◆ Problem to solve
The data that follows must be transcribed in full and exactly, minus the pictures.

[Collected data]
____

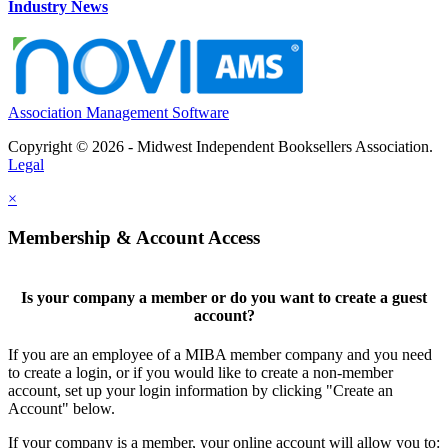
Industry News
Association Management Software
Copyright © 2026 - Midwest Independent Booksellers Association.
Legal
×
Membership & Account Access
Is your company a member or do you want to create a guest
account?
If you are an employee of a MIBA member company and you need
to create a login, or if you would like to create a non-member
account, set up your login information by clicking "Create an
Account" below.
If your company is a member, your online account will allow you to:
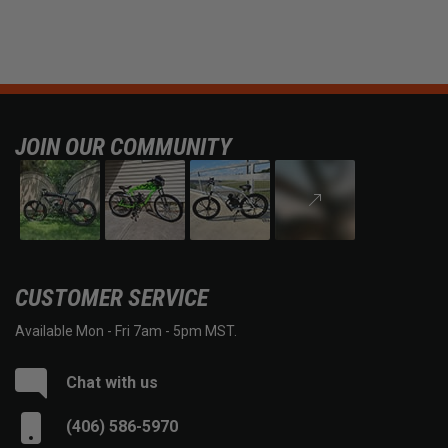
JOIN OUR COMMUNITY
CUSTOMER SERVICE
Available Mon - Fri 7am - 5pm MST.
Chat with us
(406) 586-5970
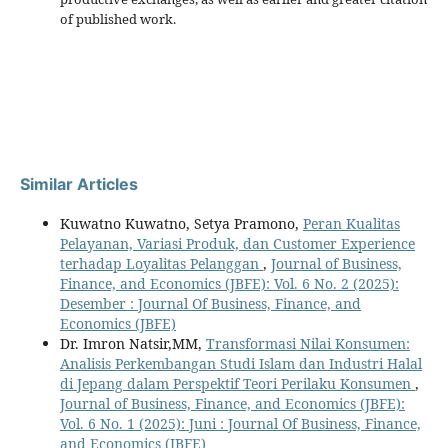
of published work.
Similar Articles
Kuwatno Kuwatno, Setya Pramono,
Peran Kualitas
Pelayanan, Variasi Produk, dan Customer Experience
terhadap Loyalitas Pelanggan
,
Journal of Business,
Finance, and Economics (JBFE): Vol. 6 No. 2 (2025):
Desember : Journal Of Business, Finance, and
Economics (JBFE)
Dr. Imron Natsir,MM,
Transformasi Nilai Konsumen:
Analisis Perkembangan Studi Islam dan Industri Halal
di Jepang dalam Perspektif Teori Perilaku Konsumen
,
Journal of Business, Finance, and Economics (JBFE):
Vol. 6 No. 1 (2025): Juni : Journal Of Business, Finance,
and Economics (JBFE)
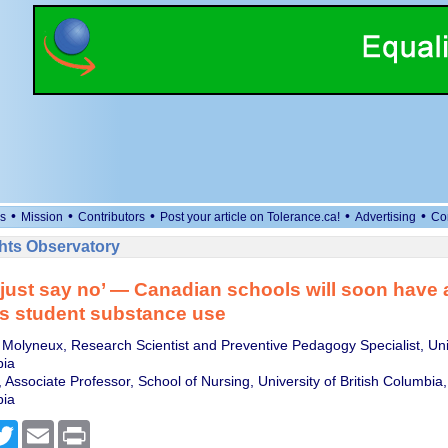
•
•
•
•
•
s
Mission
Contributors
Post your article on Tolerance.ca!
Advertising
Co
ts Observatory
just say no’ — Canadian schools will soon have
s student substance use
 Molyneux, Research Scientist and Preventive Pedagogy Specialist, Univ
bia
 Associate Professor, School of Nursing, University of British Columbia,
bia
cebook
Twitter
Email
Print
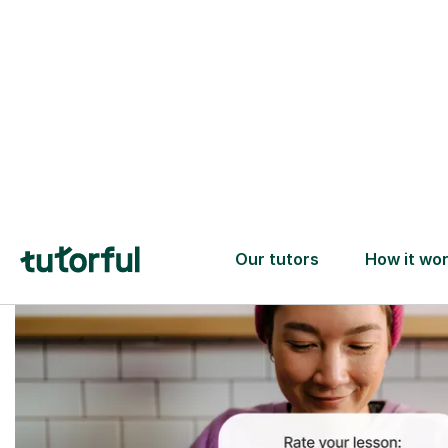
Trusted tutors with
2+ years experience
checks
📚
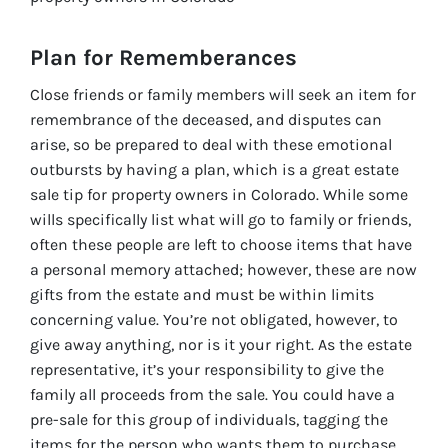
Plan for Rememberances
Close friends or family members will seek an item for
remembrance of the deceased, and disputes can
arise, so be prepared to deal with these emotional
outbursts by having a plan, which is a great estate
sale tip for property owners in Colorado. While some
wills specifically list what will go to family or friends,
often these people are left to choose items that have
a personal memory attached; however, these are now
gifts from the estate and must be within limits
concerning value. You’re not obligated, however, to
give away anything, nor is it your right. As the estate
representative, it’s your responsibility to give the
family all proceeds from the sale. You could have a
pre-sale for this group of individuals, tagging the
items for the person who wants them to purchase,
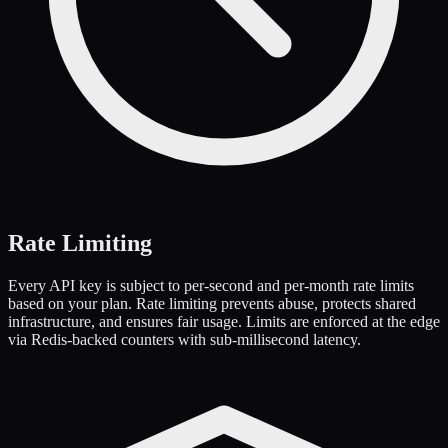
Rate Limiting
Every API key is subject to per-second and per-month rate limits
based on your plan. Rate limiting prevents abuse, protects shared
infrastructure, and ensures fair usage. Limits are enforced at the edge
via Redis-backed counters with sub-millisecond latency.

____

◆ Answer space
Industry News
Association Management Software
Copyright © 2026 - Midwest Independent Booksellers Association.
Legal
×
Membership & Account Access
Is your company a member or do you want to create a guest
account?
If you are an employee of a MIBA member company and you need
to create a login, or if you would like to create a non-member
account, set up your login information by clicking "Create an
Account" below.
If your company is a member, your online account will allow you to:
JOIN OUR COMMUNITY
CUSTOMER SERVICE
Available Mon - Fri 7am - 5pm MST.
Chat with us
(406) 586-5970
of published work.
Similar Articles
Kuwatno Kuwatno, Setya Pramono,
Peran Kualitas
Pelayanan, Variasi Produk, dan Customer Experience
terhadap Loyalitas Pelanggan
,
Journal of Business,
Finance, and Economics (JBFE): Vol. 6 No. 2 (2025):
Desember : Journal Of Business, Finance, and
Economics (JBFE)
Dr. Imron Natsir,MM,
Transformasi Nilai Konsumen:
Analisis Perkembangan Studi Islam dan Industri Halal
di Jepang dalam Perspektif Teori Perilaku Konsumen
,
Journal of Business, Finance, and Economics (JBFE):
Vol. 6 No. 1 (2025): Juni : Journal Of Business, Finance,
and Economics (JBFE)
•
•
•
•
•
s
Mission
Contributors
Post your article on Tolerance.ca!
Advertising
Co
ts Observatory
just say no’ — Canadian schools will soon have
s student substance use
 Molyneux, Research Scientist and Preventive Pedagogy Specialist, Univ
bia
 Associate Professor, School of Nursing, University of British Columbia,
bia
cebook
Twitter
Email
Print
Trusted tutors with
2+ years experience
checks
📚
Plan for Rememberances
Close friends or family members will seek an item for
remembrance of the deceased, and disputes can
arise, so be prepared to deal with these emotional
outbursts by having a plan, which is a great estate
sale tip for property owners in Colorado. While some
wills specifically list what will go to family or friends,
often these people are left to choose items that have
a personal memory attached; however, these are now
gifts from the estate and must be within limits
concerning value. You’re not obligated, however, to
give away anything, nor is it your right. As the estate
representative, it’s your responsibility to give the
family all proceeds from the sale. You could have a
pre-sale for this group of individuals, tagging the
items for the person who wants them to purchase,
Rate Limiting
Every API key is subject to per-second and per-month rate limits
based on your plan. Rate limiting prevents abuse, protects shared
infrastructure, and ensures fair usage. Limits are enforced at the edge
via Redis-backed counters with sub-millisecond latency.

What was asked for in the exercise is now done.